* What the task asks
Pick every line from the data below that contains the string "pour" and copy it.

* Excerpted data
━━━

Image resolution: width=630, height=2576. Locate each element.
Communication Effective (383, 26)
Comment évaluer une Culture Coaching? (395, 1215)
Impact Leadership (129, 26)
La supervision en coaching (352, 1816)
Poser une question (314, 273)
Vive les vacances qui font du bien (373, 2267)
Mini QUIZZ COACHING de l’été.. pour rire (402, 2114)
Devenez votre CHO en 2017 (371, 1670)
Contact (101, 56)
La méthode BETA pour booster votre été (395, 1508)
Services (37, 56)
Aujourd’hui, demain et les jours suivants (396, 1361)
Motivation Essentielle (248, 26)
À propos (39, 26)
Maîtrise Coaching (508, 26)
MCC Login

━━━

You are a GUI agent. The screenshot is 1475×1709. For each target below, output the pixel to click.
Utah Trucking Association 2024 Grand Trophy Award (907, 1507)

━━━

* Answer space
Mini QUIZZ COACHING de l’été.. pour rire (402, 2114)
La méthode BETA pour booster votre été (395, 1508)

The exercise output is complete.